Why a good book is a secret door

Alliana Avancena
Staff Writer

PC: Keia Harris

Pablo Picasso once stated, “We all know that Art is not truth. Art is a lie that makes us realize truth or at least the truth that is given us to understand. The artist must know the manner whereby to convince others of the truthfulness of his lies.” As this quote states, there are clearly truths and lies in fiction and in reality. Sometimes art gives people credit to be in willing suspension of disbelief or poetic faith. In turn, children are the foundation for the best audience of serious literary fiction.

There is a construct behind the quality of work that writers produce, a gray space that artists walk through to express themselves. It can be called a liminal space that makes a secret door the only one perspective one has access to. The main theme to observe are the ideas of art being hidden behind a lie. In some instances, art can reveal the truth that many people can connect with.

Another observation is that stories build compassion and other characteristics that good members of society need to know in order to have empathy to carry along with them for the rest of their lives in the many experiences they are yet to have. Even with these optimistic traits to interest readers in books, too much of something is not replenishing; this moreover dilutes meaning. Less is more in the interest of describing what is necessary.

A reflection to gain from learning and thinking about art in literary works is that there is relevancy even in mystery contained within a commonality. In order to internalize and vocalize these ideas, people must become accustomed to these controversial topics. Controversial topics are symbolic in most pieces of literature to disguise the truth; they are subtly implied and sometimes brought to attention.

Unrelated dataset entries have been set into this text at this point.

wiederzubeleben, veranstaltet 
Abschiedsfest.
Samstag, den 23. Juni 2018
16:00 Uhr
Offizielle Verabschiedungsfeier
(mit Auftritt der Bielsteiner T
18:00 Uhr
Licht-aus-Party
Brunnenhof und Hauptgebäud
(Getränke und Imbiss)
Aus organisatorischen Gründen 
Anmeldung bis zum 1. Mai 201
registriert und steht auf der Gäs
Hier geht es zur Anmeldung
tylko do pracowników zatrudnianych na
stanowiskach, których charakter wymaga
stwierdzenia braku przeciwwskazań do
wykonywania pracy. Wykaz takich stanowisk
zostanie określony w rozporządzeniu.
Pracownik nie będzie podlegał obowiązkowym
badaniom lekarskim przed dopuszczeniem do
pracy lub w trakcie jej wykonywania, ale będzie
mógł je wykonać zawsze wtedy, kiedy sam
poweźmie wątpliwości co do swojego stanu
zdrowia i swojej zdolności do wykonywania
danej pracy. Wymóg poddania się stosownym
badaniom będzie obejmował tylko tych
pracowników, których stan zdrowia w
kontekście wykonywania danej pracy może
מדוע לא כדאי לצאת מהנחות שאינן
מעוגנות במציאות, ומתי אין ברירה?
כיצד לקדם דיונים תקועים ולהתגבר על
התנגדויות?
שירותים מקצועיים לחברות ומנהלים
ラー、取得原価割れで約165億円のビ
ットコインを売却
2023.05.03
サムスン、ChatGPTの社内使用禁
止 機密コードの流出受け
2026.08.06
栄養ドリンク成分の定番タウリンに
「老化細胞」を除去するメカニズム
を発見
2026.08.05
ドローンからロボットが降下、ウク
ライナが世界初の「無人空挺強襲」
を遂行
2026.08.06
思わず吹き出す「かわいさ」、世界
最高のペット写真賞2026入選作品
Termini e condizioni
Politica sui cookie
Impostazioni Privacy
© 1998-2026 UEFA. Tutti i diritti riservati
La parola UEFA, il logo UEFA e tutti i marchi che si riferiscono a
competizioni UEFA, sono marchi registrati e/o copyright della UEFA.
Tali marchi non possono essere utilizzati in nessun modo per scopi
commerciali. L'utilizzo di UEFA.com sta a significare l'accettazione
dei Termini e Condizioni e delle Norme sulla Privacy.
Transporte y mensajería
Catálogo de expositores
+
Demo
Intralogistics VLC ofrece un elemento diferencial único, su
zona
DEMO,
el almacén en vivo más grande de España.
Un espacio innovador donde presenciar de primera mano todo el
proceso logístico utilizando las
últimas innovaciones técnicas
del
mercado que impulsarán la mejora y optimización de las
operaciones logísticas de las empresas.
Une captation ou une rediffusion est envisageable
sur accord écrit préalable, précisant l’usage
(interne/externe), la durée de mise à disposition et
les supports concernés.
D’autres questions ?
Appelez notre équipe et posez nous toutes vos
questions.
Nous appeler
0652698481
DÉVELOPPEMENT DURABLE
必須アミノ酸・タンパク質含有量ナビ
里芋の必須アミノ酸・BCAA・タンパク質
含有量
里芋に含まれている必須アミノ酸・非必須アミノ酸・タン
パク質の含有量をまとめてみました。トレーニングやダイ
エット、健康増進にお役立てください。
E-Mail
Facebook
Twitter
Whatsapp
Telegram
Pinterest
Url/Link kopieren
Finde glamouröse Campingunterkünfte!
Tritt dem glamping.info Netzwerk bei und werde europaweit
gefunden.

In thinking about this idea, that truth must be twisted in a nicer way to be understood, why has society normalized the cushion for sensitivity? As a child, parents say that children cannot handle concepts too large for them to understand, but is it not that they have already been dealing with such ideas growing up from personal experiences or through stories they have heard from friends and family? What about domestic abuse, mental illness, sex trafficking, sexual harassment, dealing with divorced parents, feeling lonely, hunger, homelessness, not knowing the direction of life, challenges with social skills or dealing with life with disadvantages due to socioeconomic status? That’s something to think about.